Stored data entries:
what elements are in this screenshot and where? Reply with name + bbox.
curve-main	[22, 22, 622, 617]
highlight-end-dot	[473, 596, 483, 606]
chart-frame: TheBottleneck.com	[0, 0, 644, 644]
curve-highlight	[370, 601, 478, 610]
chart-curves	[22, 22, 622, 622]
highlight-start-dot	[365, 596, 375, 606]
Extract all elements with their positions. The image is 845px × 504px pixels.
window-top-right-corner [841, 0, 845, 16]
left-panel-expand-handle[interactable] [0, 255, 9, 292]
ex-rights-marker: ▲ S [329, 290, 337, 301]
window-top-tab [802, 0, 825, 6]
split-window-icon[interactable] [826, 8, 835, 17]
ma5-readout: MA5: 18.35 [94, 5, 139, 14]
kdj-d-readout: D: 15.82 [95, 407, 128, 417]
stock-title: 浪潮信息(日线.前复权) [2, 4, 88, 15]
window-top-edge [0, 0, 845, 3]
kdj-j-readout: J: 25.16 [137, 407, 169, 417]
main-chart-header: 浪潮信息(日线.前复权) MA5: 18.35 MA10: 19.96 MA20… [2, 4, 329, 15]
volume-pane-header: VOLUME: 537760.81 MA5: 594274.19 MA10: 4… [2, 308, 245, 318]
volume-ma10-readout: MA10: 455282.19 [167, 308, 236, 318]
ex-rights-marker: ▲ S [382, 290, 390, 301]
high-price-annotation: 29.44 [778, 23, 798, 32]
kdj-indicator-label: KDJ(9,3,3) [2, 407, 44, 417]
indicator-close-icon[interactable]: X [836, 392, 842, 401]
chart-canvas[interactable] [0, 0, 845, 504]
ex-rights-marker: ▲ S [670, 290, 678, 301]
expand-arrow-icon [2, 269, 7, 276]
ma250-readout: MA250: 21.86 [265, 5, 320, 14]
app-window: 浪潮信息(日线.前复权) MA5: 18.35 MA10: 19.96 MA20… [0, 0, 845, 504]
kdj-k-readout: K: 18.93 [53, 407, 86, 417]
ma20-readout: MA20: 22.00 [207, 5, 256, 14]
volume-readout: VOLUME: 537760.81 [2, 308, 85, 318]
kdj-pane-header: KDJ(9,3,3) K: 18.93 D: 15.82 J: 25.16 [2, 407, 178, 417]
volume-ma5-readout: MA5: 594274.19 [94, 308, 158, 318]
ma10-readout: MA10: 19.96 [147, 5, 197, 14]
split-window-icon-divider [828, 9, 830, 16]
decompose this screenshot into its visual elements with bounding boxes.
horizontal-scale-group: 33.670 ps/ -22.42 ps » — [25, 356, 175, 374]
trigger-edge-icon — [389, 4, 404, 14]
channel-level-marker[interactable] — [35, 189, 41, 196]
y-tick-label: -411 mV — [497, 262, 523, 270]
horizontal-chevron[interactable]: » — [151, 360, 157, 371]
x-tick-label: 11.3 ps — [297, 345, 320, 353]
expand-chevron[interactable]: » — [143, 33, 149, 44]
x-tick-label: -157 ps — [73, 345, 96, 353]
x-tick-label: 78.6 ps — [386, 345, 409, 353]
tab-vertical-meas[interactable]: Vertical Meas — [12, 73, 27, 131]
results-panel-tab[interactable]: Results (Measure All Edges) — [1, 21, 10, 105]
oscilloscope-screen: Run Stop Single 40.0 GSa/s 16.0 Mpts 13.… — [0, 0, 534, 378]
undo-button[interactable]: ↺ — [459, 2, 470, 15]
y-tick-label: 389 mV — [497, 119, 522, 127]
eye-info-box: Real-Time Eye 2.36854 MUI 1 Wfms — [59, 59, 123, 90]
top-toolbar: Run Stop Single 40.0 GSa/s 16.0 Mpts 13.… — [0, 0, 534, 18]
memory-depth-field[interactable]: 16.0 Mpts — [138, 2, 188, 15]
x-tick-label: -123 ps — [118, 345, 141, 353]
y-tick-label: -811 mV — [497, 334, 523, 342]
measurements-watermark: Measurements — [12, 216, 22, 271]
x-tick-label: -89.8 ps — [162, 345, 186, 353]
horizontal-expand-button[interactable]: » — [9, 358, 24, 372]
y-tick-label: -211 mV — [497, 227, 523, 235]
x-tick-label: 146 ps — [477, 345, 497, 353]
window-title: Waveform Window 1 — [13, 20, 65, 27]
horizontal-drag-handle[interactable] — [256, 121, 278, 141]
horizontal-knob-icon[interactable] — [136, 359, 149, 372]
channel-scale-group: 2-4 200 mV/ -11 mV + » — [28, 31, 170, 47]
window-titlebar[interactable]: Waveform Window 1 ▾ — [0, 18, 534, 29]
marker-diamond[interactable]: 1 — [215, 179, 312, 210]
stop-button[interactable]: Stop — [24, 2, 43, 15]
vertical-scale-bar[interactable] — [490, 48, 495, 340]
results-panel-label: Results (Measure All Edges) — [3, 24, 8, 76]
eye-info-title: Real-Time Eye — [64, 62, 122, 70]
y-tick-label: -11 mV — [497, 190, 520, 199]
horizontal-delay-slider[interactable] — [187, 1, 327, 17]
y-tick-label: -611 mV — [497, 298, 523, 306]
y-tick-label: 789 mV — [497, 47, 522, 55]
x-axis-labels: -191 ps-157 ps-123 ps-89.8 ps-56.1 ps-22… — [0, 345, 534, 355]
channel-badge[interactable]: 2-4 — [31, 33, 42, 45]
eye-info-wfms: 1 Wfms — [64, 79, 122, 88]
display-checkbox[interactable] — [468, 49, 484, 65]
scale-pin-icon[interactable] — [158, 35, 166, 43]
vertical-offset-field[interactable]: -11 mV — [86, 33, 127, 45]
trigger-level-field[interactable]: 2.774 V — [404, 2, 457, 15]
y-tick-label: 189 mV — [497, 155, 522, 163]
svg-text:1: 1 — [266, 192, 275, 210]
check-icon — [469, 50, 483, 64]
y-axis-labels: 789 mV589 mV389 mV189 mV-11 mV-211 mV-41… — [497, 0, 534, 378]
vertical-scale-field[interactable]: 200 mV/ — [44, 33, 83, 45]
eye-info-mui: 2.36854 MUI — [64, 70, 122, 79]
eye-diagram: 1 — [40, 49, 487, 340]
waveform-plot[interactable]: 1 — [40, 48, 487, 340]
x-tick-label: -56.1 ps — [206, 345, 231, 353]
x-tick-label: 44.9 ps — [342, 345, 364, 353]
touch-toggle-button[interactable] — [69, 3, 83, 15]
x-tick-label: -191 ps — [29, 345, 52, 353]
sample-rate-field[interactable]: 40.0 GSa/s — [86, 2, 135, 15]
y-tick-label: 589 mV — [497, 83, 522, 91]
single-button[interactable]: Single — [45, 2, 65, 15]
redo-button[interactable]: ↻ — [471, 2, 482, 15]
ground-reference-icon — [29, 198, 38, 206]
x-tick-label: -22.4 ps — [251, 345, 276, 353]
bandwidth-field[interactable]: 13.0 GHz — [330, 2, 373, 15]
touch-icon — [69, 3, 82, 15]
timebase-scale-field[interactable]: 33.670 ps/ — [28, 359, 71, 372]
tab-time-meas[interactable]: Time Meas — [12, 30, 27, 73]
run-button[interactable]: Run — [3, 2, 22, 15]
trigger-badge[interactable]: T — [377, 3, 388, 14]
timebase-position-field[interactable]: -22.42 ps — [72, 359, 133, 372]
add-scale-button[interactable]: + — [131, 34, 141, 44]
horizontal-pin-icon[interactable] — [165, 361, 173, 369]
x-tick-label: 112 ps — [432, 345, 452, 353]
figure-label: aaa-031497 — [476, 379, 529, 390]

PROBLEM STATEMENT: Please filter the data down to the lines containing the word "timebase".

RESPONSE TO THIS TASK:
timebase-scale-field[interactable]: 33.670 ps/ — [28, 359, 71, 372]
timebase-position-field[interactable]: -22.42 ps — [72, 359, 133, 372]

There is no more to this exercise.